Document understanding data.
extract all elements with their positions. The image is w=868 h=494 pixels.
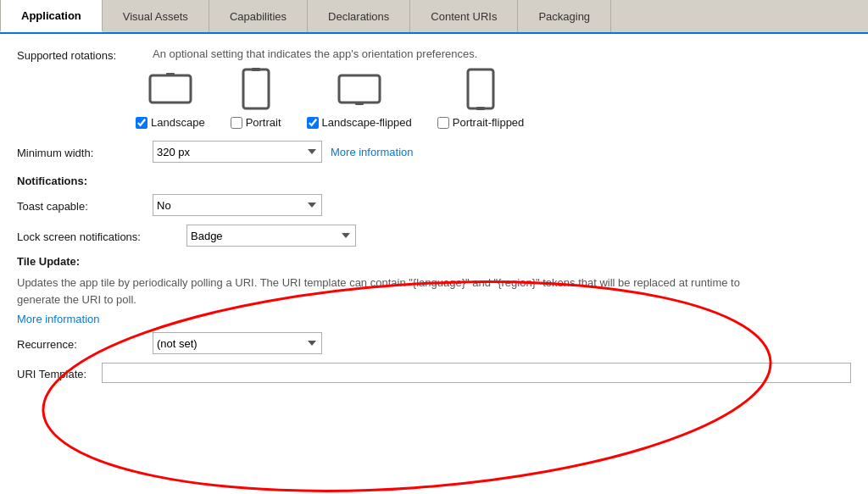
recurrence-select[interactable]: (not set) Every 30 minutes Every hour Ev… [153,332,322,354]
portrait-flipped-checkbox-row: Portrait-flipped [437,116,525,129]
minimum-width-row: Minimum width: 320 px 360 px 400 px 500 … [17,141,851,163]
tile-update-desc: Updates the app tile by periodically pol… [17,275,780,308]
portrait-checkbox-row: Portrait [231,116,281,129]
rotation-landscape-flipped: Landscape-flipped [307,67,412,129]
rotation-landscape: Landscape [136,67,205,129]
toast-capable-label: Toast capable: [17,198,153,213]
uri-template-label: URI Template: [17,366,102,380]
portrait-flipped-checkbox[interactable] [437,117,449,129]
rotations-row: Landscape Portrait [136,67,851,129]
landscape-flipped-icon [337,67,381,111]
landscape-flipped-label: Landscape-flipped [322,116,412,129]
landscape-checkbox[interactable] [136,117,147,129]
tab-declarations[interactable]: Declarations [308,0,410,32]
portrait-checkbox[interactable] [231,117,242,129]
tab-capabilities[interactable]: Capabilities [209,0,308,32]
lock-screen-select[interactable]: Badge Badge and Tile Text (not set) [186,225,356,247]
portrait-icon [234,67,278,111]
portrait-label: Portrait [246,116,281,129]
svg-rect-5 [355,102,364,105]
landscape-label: Landscape [151,116,205,129]
svg-rect-3 [252,68,260,71]
tab-visual-assets[interactable]: Visual Assets [103,0,209,32]
uri-template-input[interactable] [102,363,851,383]
landscape-icon [148,67,192,111]
svg-rect-1 [166,73,175,76]
svg-rect-7 [476,107,485,110]
tile-update-section: Tile Update: Updates the app tile by per… [17,255,851,383]
lock-screen-label: Lock screen notifications: [17,229,186,243]
rotation-portrait-flipped: Portrait-flipped [437,67,525,129]
toast-capable-row: Toast capable: No Yes [17,194,851,216]
uri-template-row: URI Template: [17,363,851,383]
tile-update-header: Tile Update: [17,255,851,268]
minimum-width-more-info[interactable]: More information [331,146,414,158]
portrait-flipped-icon [459,67,503,111]
landscape-checkbox-row: Landscape [136,116,205,129]
landscape-flipped-checkbox-row: Landscape-flipped [307,116,412,129]
svg-rect-2 [243,69,269,108]
tab-packaging[interactable]: Packaging [518,0,611,32]
minimum-width-label: Minimum width: [17,145,153,159]
tab-content-uris[interactable]: Content URIs [410,0,518,32]
landscape-flipped-checkbox[interactable] [307,117,319,129]
recurrence-label: Recurrence: [17,336,153,351]
supported-rotations-desc: An optional setting that indicates the a… [153,47,477,60]
lock-screen-row: Lock screen notifications: Badge Badge a… [17,225,851,247]
tab-application[interactable]: Application [0,0,103,32]
main-content: Supported rotations: An optional setting… [0,34,868,494]
toast-capable-select[interactable]: No Yes [153,194,322,216]
svg-rect-6 [468,69,493,108]
rotation-portrait: Portrait [231,67,281,129]
supported-rotations-label: Supported rotations: [17,47,153,62]
svg-rect-0 [150,75,191,103]
minimum-width-select[interactable]: 320 px 360 px 400 px 500 px [153,141,322,163]
supported-rotations-section: Supported rotations: An optional setting… [17,47,851,129]
tab-bar: Application Visual Assets Capabilities D… [0,0,868,34]
portrait-flipped-label: Portrait-flipped [453,116,525,129]
recurrence-row: Recurrence: (not set) Every 30 minutes E… [17,332,851,354]
svg-rect-4 [339,75,380,103]
tile-update-more-info[interactable]: More information [17,313,100,325]
notifications-header: Notifications: [17,175,851,187]
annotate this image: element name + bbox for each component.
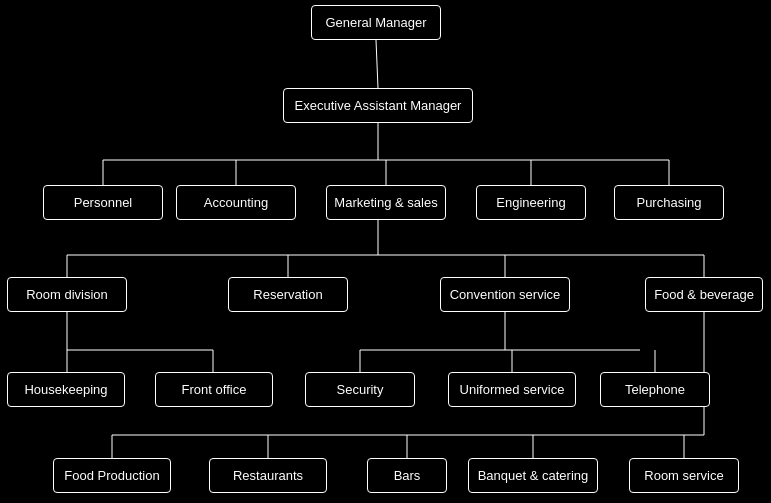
node-room-service: Room service — [629, 458, 739, 493]
node-engineering: Engineering — [476, 185, 586, 220]
node-personnel: Personnel — [43, 185, 163, 220]
node-banquet-catering: Banquet & catering — [468, 458, 598, 493]
node-exec-asst-manager: Executive Assistant Manager — [283, 88, 473, 123]
node-housekeeping: Housekeeping — [7, 372, 125, 407]
node-food-production: Food Production — [53, 458, 171, 493]
node-restaurants: Restaurants — [209, 458, 327, 493]
node-general-manager: General Manager — [311, 5, 441, 40]
node-uniformed-service: Uniformed service — [448, 372, 576, 407]
node-security: Security — [305, 372, 415, 407]
node-front-office: Front office — [155, 372, 273, 407]
node-food-beverage: Food & beverage — [645, 277, 763, 312]
svg-line-0 — [376, 40, 378, 88]
node-bars: Bars — [367, 458, 447, 493]
node-marketing-sales: Marketing & sales — [326, 185, 446, 220]
node-purchasing: Purchasing — [614, 185, 724, 220]
connector-lines — [0, 0, 771, 503]
node-convention-service: Convention service — [440, 277, 570, 312]
org-chart: General Manager Executive Assistant Mana… — [0, 0, 771, 503]
node-telephone: Telephone — [600, 372, 710, 407]
node-room-division: Room division — [7, 277, 127, 312]
node-accounting: Accounting — [176, 185, 296, 220]
node-reservation: Reservation — [228, 277, 348, 312]
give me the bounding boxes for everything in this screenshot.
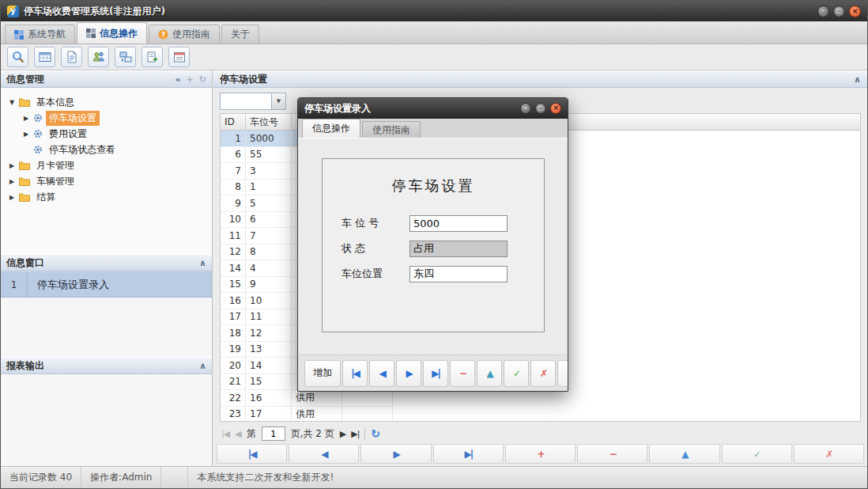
location-input[interactable] [409, 266, 508, 282]
folder-icon [19, 176, 30, 186]
status-input[interactable] [409, 241, 508, 257]
tree-expand-icon[interactable]: ▶ [8, 178, 16, 185]
table-row[interactable]: 2317供用 [221, 407, 860, 423]
refresh-icon[interactable]: ↻ [371, 427, 380, 440]
dialog-prev-button[interactable]: ◀ [369, 360, 394, 387]
add-icon: + [537, 449, 543, 460]
dialog-title-bar: 停车场设置录入 – □ × [298, 98, 568, 119]
chevron-up-icon[interactable]: ∧ [199, 259, 206, 267]
dialog-tab-user-guide[interactable]: 使用指南 [362, 121, 421, 138]
up-icon: ▲ [681, 449, 687, 460]
add-icon[interactable]: + [187, 75, 194, 84]
folder-icon [19, 161, 30, 170]
cell-id: 14 [221, 260, 246, 277]
tree-item[interactable]: ▶费用设置 [1, 126, 212, 142]
users-button[interactable] [88, 47, 109, 67]
collapse-left-icon[interactable]: « [175, 75, 180, 84]
dialog-cancel-button[interactable]: ✗ [530, 360, 556, 387]
prev-icon: ◀ [379, 368, 384, 379]
tree-expand-icon[interactable]: ▶ [8, 194, 16, 201]
cell-space-number: 3 [246, 163, 292, 180]
window-title: 停车场收费管理系统(非注册用户) [24, 5, 813, 18]
cell-status: 供用 [292, 407, 342, 423]
grid-icon [86, 28, 96, 38]
tree-expand-icon[interactable]: ▶ [22, 131, 30, 138]
cancel-record-button[interactable]: ✗ [794, 444, 864, 464]
close-button[interactable]: × [849, 6, 861, 17]
maximize-button[interactable]: □ [833, 6, 845, 17]
table-button[interactable] [34, 47, 55, 67]
schedule-button[interactable] [168, 47, 190, 67]
column-header-id[interactable]: ID [221, 114, 246, 130]
tab-info-operation[interactable]: 信息操作 [77, 22, 147, 44]
page-number-input[interactable] [262, 426, 285, 441]
last-page-button[interactable]: ▶| [351, 429, 359, 439]
up-record-button[interactable]: ▲ [649, 444, 719, 464]
first-page-button[interactable]: |◀ [221, 429, 229, 439]
prev-record-button[interactable]: ◀ [289, 444, 359, 464]
transfer-button[interactable] [115, 47, 136, 67]
next-record-button[interactable]: ▶ [360, 444, 431, 464]
chevron-down-icon[interactable]: ▼ [271, 93, 285, 109]
tab-label: 使用指南 [172, 28, 210, 41]
tree-item[interactable]: ▶停车场设置 [1, 110, 212, 126]
last-record-button[interactable]: ▶| [433, 444, 504, 464]
search-button[interactable] [7, 47, 28, 67]
dialog-remove-button[interactable]: − [450, 360, 475, 387]
tree-item[interactable]: 停车场状态查看 [1, 142, 212, 157]
tree-expand-icon[interactable]: ▶ [22, 115, 30, 122]
gear-icon [33, 145, 43, 154]
dialog-title: 停车场设置录入 [304, 102, 371, 116]
confirm-record-button[interactable]: ✓ [722, 444, 792, 464]
tree-expand-icon[interactable]: ▼ [8, 99, 16, 106]
location-field: 车位位置 [342, 265, 508, 282]
export-button[interactable] [142, 47, 163, 67]
main-tab-bar: 系统导航 信息操作 ? 使用指南 关于 [1, 21, 867, 44]
minimize-button[interactable]: – [817, 6, 829, 17]
table-row[interactable]: 2216供用 [221, 390, 860, 407]
dialog-next-button[interactable]: ▶ [396, 360, 421, 387]
dialog-up-button[interactable]: ▲ [477, 360, 502, 387]
dialog-add-button[interactable]: 增加 [304, 360, 341, 387]
dialog-more-button[interactable] [557, 360, 568, 387]
info-window-item[interactable]: 1 停车场设置录入 [1, 271, 212, 298]
dialog-close-button[interactable]: × [550, 103, 561, 114]
chevron-up-icon[interactable]: ∧ [854, 75, 861, 84]
gear-icon [33, 113, 43, 123]
main-header: 停车场设置 ∧ [213, 70, 867, 88]
prev-page-button[interactable]: ◀ [235, 429, 240, 439]
folder-icon [19, 97, 30, 107]
dialog-confirm-button[interactable]: ✓ [504, 360, 529, 387]
folder-icon [19, 192, 30, 202]
page-total-label: 页,共 2 页 [291, 427, 334, 441]
tab-system-nav[interactable]: 系统导航 [5, 25, 75, 44]
dialog-maximize-button[interactable]: □ [535, 103, 546, 114]
cell-space-number: 11 [246, 309, 292, 326]
next-page-button[interactable]: ▶ [340, 429, 345, 439]
tree-item[interactable]: ▶结算 [1, 189, 212, 205]
tree-item[interactable]: ▶月卡管理 [1, 157, 212, 173]
tree-expand-icon[interactable]: ▶ [8, 162, 16, 169]
dialog-minimize-button[interactable]: – [520, 103, 531, 114]
tree-item[interactable]: ▶车辆管理 [1, 173, 212, 189]
remove-record-button[interactable]: − [577, 444, 647, 464]
table-icon [39, 51, 51, 63]
document-button[interactable] [61, 47, 82, 67]
first-record-button[interactable]: |◀ [217, 444, 287, 464]
grid-icon [14, 30, 24, 40]
tree-item[interactable]: ▼基本信息 [1, 94, 212, 110]
first-icon: |◀ [248, 449, 256, 460]
dialog-last-button[interactable]: ▶| [423, 360, 448, 387]
tab-user-guide[interactable]: ? 使用指南 [149, 25, 220, 44]
title-bar: y 停车场收费管理系统(非注册用户) – □ × [1, 1, 867, 21]
tab-about[interactable]: 关于 [221, 25, 259, 44]
chevron-up-icon[interactable]: ∧ [199, 362, 206, 370]
status-bar: 当前记录数 40 操作者:Admin 本系统支持二次开发和全新开发! [1, 466, 867, 488]
column-header-space-number[interactable]: 车位号 [246, 114, 292, 130]
dialog-tab-info-operation[interactable]: 信息操作 [302, 119, 360, 138]
space-number-input[interactable] [409, 215, 508, 232]
refresh-icon[interactable]: ↻ [199, 75, 206, 84]
dialog-first-button[interactable]: |◀ [342, 360, 368, 387]
filter-combobox[interactable]: ▼ [220, 93, 286, 110]
add-record-button[interactable]: + [505, 444, 576, 464]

YOUR TASK.
Work out how many lines of the data include the word "item", and write that number alone.

FINISHED EXERCISE.
8